> **Task statement**
When the word "making" appears in a line of the data below, list that line.

======== Record extracts ========

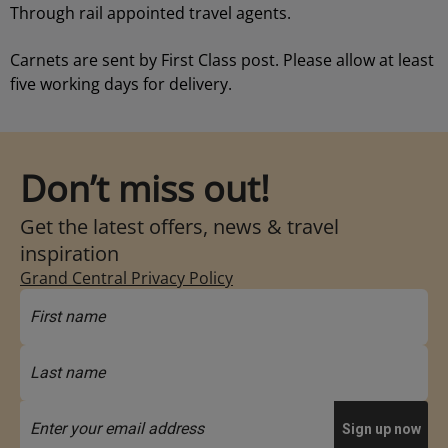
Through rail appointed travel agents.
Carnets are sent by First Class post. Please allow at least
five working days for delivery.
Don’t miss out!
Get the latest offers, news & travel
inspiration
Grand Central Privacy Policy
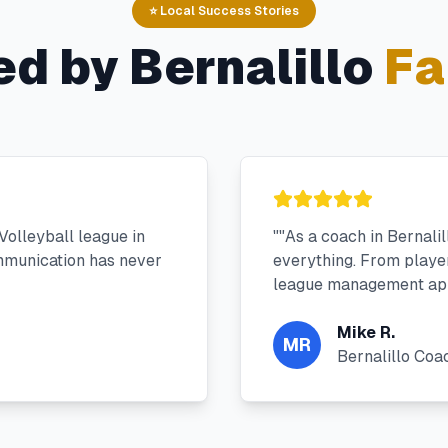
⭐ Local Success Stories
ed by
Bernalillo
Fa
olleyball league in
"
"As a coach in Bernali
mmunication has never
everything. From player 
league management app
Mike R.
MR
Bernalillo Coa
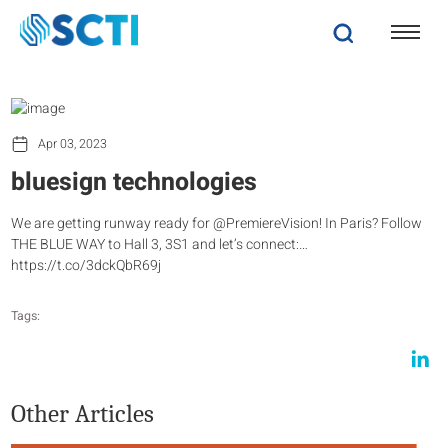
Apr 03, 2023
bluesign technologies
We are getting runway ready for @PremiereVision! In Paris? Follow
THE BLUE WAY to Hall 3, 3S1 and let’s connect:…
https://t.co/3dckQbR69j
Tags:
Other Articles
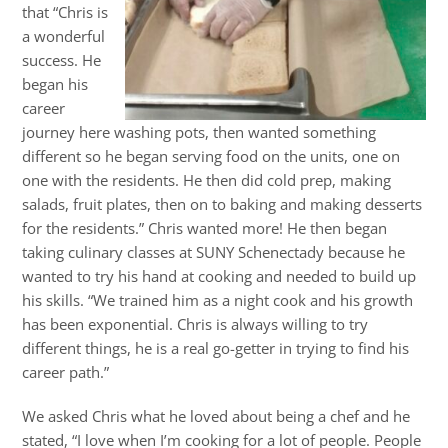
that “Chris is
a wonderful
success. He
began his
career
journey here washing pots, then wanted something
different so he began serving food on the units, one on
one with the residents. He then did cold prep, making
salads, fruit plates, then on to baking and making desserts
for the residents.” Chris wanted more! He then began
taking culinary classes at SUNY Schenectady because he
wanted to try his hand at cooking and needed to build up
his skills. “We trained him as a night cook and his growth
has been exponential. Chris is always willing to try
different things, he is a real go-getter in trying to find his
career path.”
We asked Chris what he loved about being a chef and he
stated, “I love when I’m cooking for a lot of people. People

========
======== Record extracts ========

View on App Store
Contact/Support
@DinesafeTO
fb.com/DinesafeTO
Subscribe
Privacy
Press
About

========

> **Result**
one with the residents. He then did cold prep, making
salads, fruit plates, then on to baking and making desserts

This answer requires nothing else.